Phone users' expectations continue to rise

By Prapti Widinugraheni

LONDON (JP): The time has come when telecommunications providers have to start thinking about giving their customers more than just a telephone line to keep them paying their bills.

As telecommunications becomes more sophisticated and exposed to competition, telecommunications providers and operators must convince their once-faithful customers that the services are worth what they cost.

Currently, PT Telekomunikasi Indonesia (Telkom), the domestic telecommunications provider, does little more than operate peoples' telephones and provide general information and complaint hotlines and prerecorded billing information.

But with the opening up of the telecommunications sector, Telkom will have to deal with tough competition from foreign players who will enter the domestic market and offer more.

The United Kingdom's British Telecommunications (BT) Plc, which was privatized in 1984, will be among the foreign telecommunications companies wanting a piece of Indonesia's lucrative and growing domestic market.

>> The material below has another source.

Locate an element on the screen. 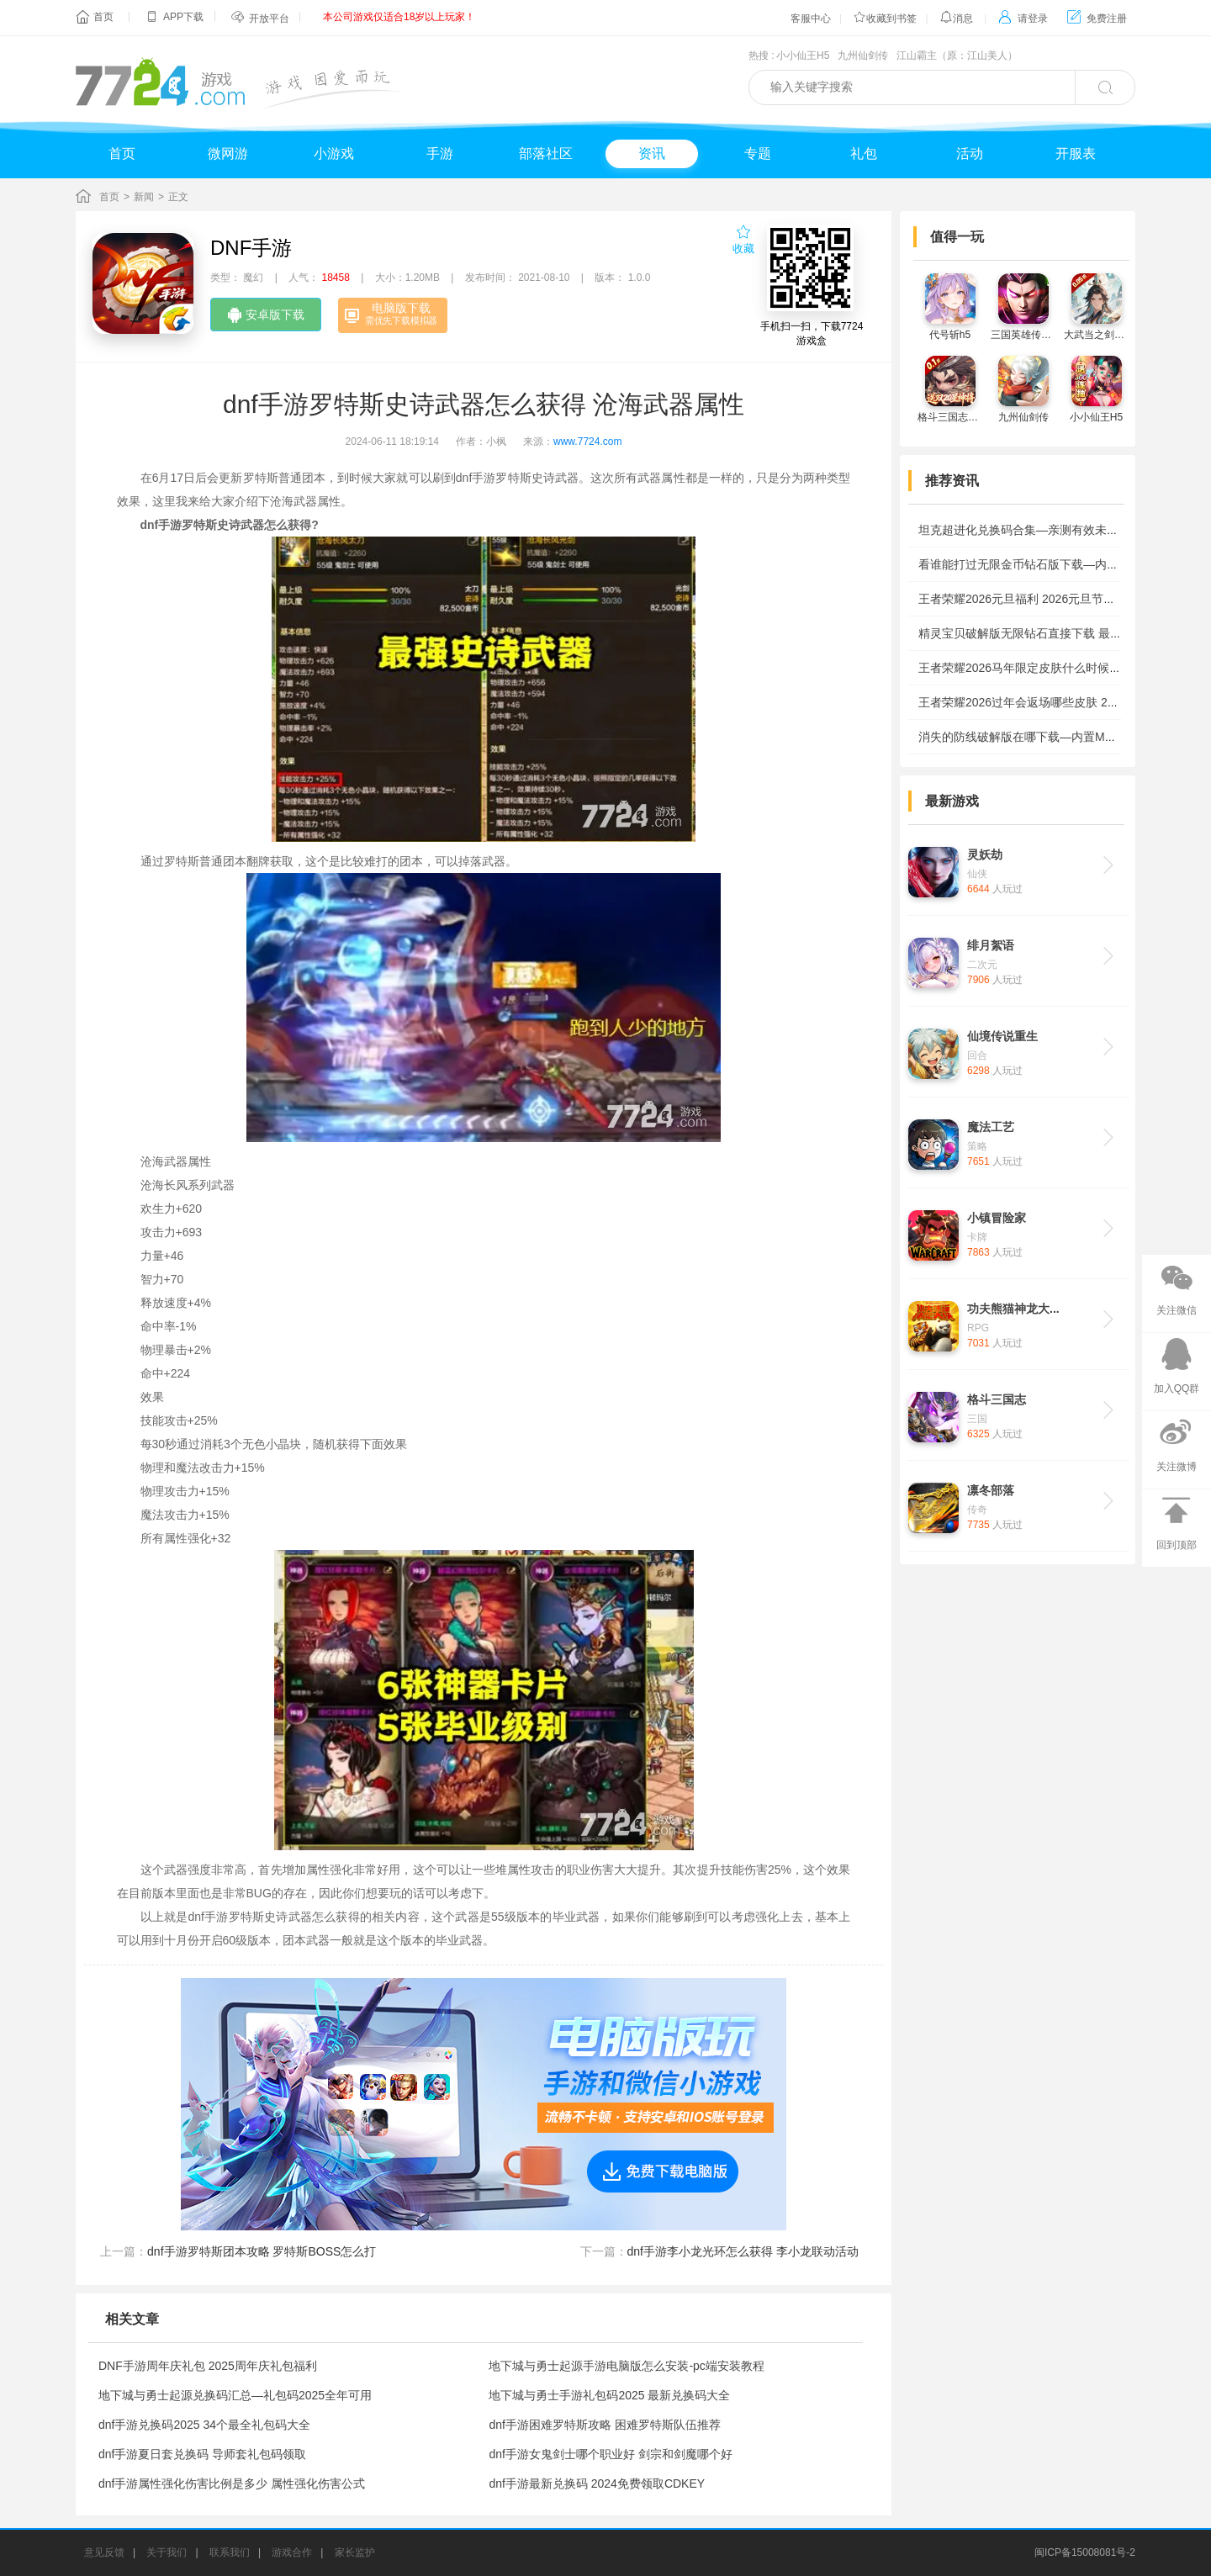  家长监护 is located at coordinates (355, 2552).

BT, which provides telecommunications services to about 90 percent of the UK's 23.5 million households that have telephone lines, faces competition in UK itself.

BT's marketing services head, David Duxbury, said BT's main UK competitors were Mercury Communications Ltd, the United States' AT&T and more than 50 resellers that may at any time resell the more than 50 licenses issued and enforced by Britain's office of telecommunications.

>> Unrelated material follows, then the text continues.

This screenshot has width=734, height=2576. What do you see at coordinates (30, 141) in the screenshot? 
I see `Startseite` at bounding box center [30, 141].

BT's director for regulatory affairs, John Butler, said the UK's telecommunications sector was now so open that anyone could get a license.

"There is a guarantee to get a license and compete in the (UK) market but not a guarantee to make money," he said.

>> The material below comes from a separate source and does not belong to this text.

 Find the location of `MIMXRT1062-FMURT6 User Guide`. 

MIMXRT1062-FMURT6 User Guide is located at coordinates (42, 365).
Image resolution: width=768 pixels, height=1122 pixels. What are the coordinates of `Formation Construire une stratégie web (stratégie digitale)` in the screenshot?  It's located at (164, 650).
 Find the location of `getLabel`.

BT has expanded since being privatized.

Last year, it announced plans to merge with U.S. telecommunications company, MCI. The planned merger is expected to result in a company called Concert Plc.

BT said it intended to use Concert to penetrate the U.S. market but the new company has yet to get approval from U.S. and European Union authorities.

Last week, BT and MCI took a big step toward conquering the world when it joined with Portugal Telecom to enter the Spanish- speaking world.

But what do they have that can outdo domestic monopolies like Indonesia's Telkom?

Last week at an exhibition called "Innovations 97" at its laboratories in Martlesham Heath, Ipswich, BT showed that telecommunications companies would have to offer more than phone lines to win in new markets.

During the exhibition, BT displayed a wide range of products and services, some of which are already available and some which will be launched over the next 10 years.

Products available included an airline interactive service which gives airline passengers information on everything from road maps to shopping centers.

BT has also designed an agent-based work flow (which will help save time negotiating contracts), long-distance equipment to help insurance companies assess crash damages of vehicles in remote garages, and 3-dimensional retail shopping information where customers can furnish their homes on-line.

There is also a public warning system, which can warn people of an expected disaster, like a flood, and provide evacuation instructions.

And there is the "smartspace", which is a seat equipped with a screen and gadgets so a person can direct operations and participate in teleconferences.

But are BT's designs as innovative as it claims?

Many people attending the exhibition, particularly those from Europe, said what BT was doing was the same as many other companies.

Duxbury said that like many telecommunications companies, BT would provide up-to-date multimedia and Internet features, band- width choices and other packaged services.

Customers would increasingly demand services which would allow them to work from home, give them more mobility and more choice, he said.

"Customer loyalty will become more meaningless. People that have been with a bank for years, for instance, may change if another bank offers better services," he said.

In other words, customer-based companies should not underestimate their customers' power to choose.

The key was to realize that customers -- particularly residential customers -- would be choosing a telecommunications provider based on services and price rather than on technological sophistication, he said.

Although BT's laboratories spend up to 270 million pound sterling a year on research and technology, on the customer level it would still rely on providing modernized network services, Duxbury said.

These include call-waiting, which allows Internet-users to know when there is a phone call on the line, 3-way calling, lower congestion levels, reminder calls, and ring-back-when-free services.

"We'll reach our customers and prospective customers through TV advertising, direct marketing and telemarketing campaigns," he said.

An ambitious drive like BT's will be needed in the next century when countries under the World Trade Organization, including Indonesia, have to open up their telecommunications markets and compete in a free and fair business climate.